• DATA SUPPLIED
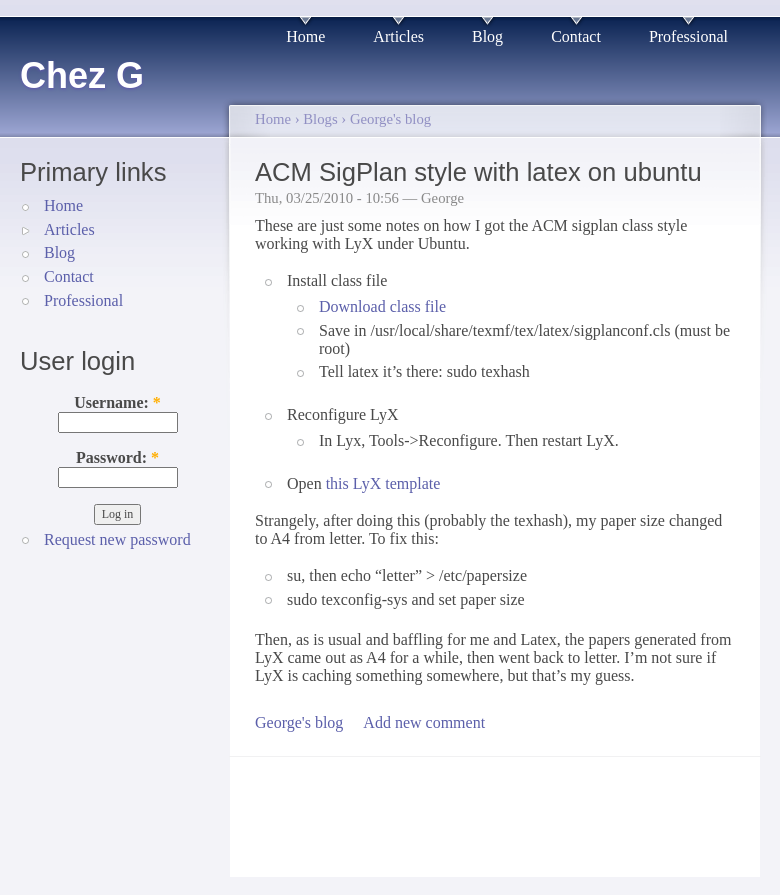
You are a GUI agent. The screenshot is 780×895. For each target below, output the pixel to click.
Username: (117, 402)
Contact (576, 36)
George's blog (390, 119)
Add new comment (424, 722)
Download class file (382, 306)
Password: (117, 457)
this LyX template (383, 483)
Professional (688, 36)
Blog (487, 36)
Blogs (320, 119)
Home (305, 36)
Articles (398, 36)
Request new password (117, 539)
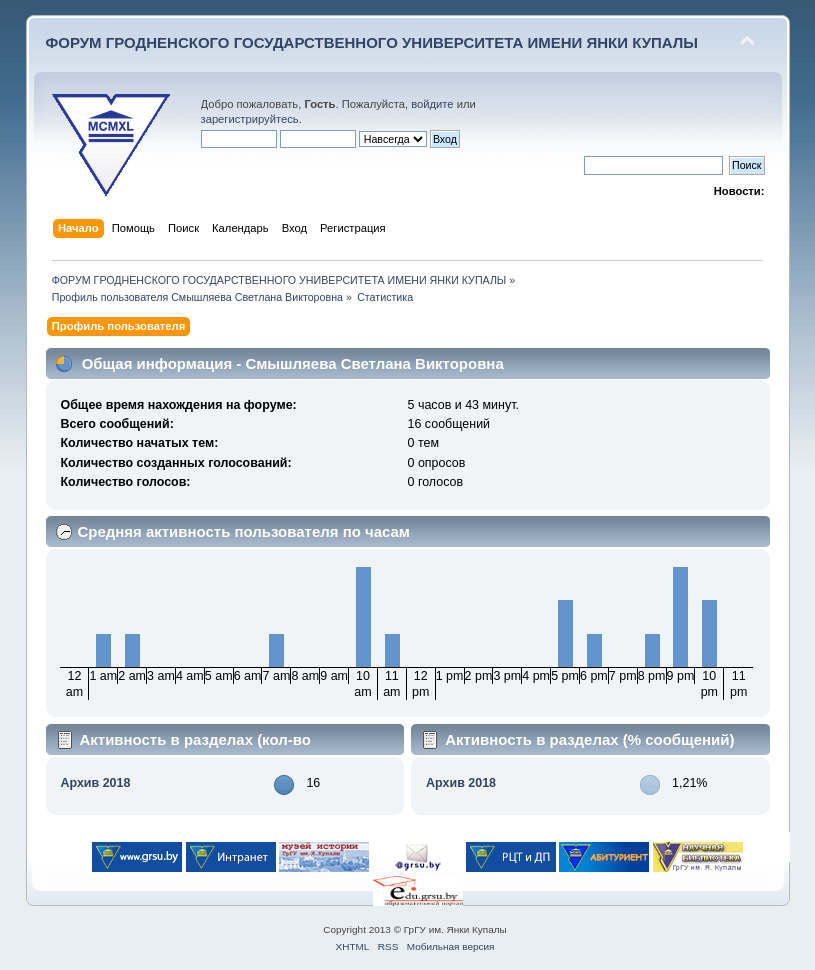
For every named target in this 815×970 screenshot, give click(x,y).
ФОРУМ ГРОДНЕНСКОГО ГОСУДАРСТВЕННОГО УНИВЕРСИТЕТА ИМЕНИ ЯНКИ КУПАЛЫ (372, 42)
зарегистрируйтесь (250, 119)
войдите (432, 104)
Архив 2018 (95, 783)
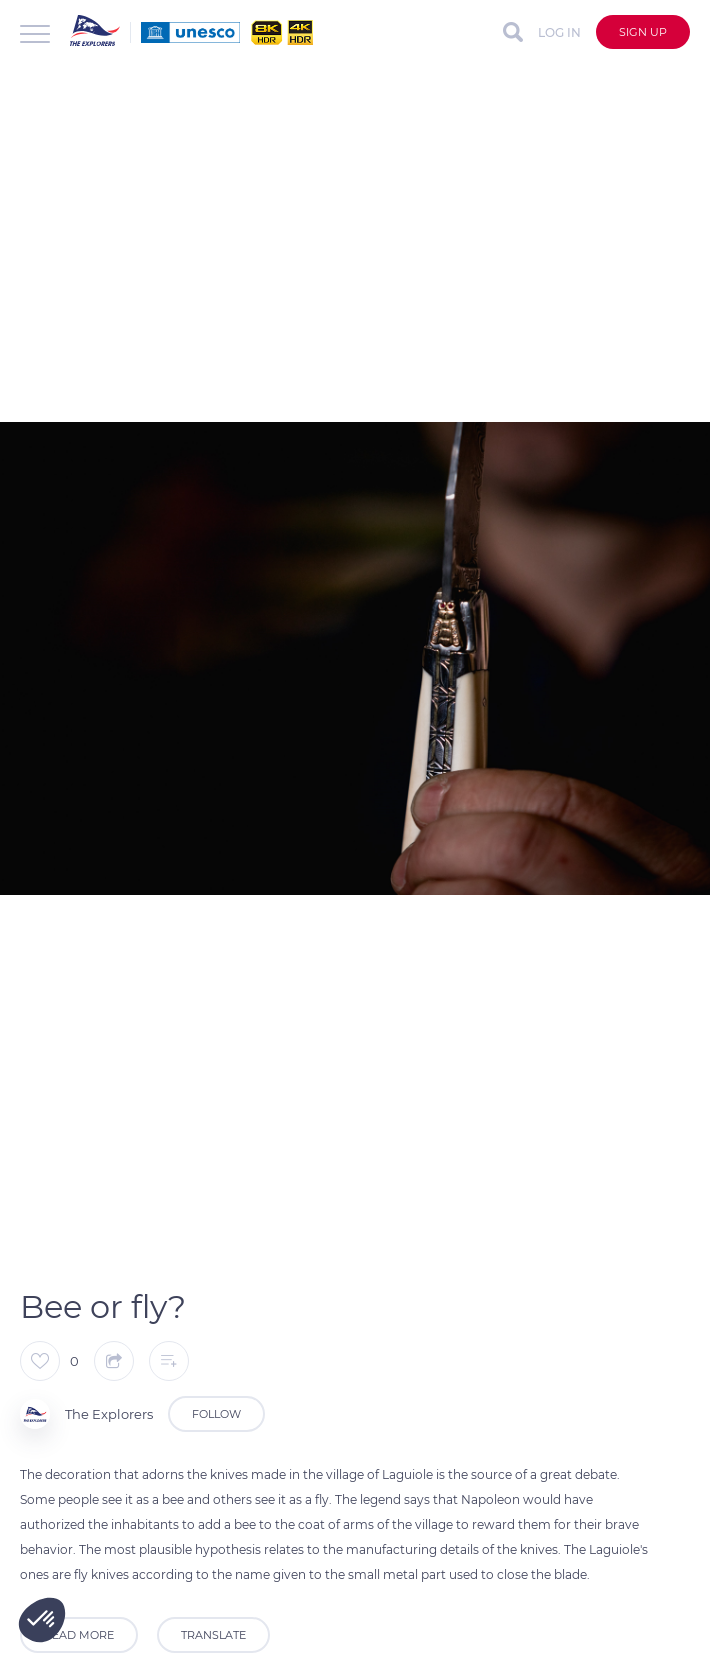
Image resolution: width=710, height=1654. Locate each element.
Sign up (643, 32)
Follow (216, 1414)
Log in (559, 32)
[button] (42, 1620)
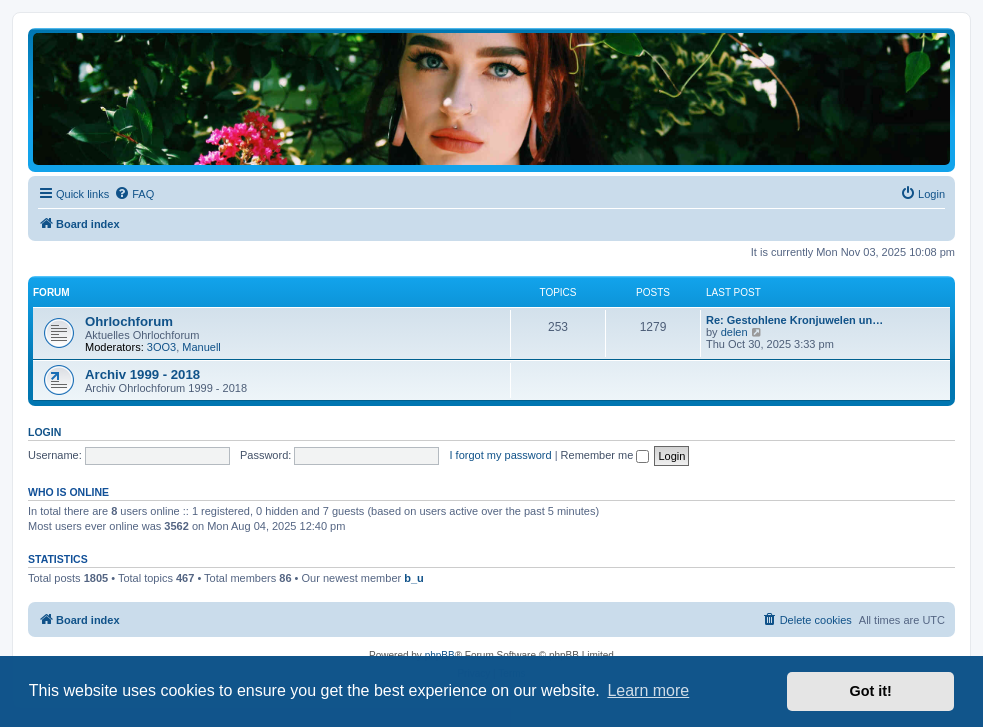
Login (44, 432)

• WORK TO COMPLETE
The answer must be a single number: how many lines in the listing above include the word "each".

• EXERCISE ANSWER
2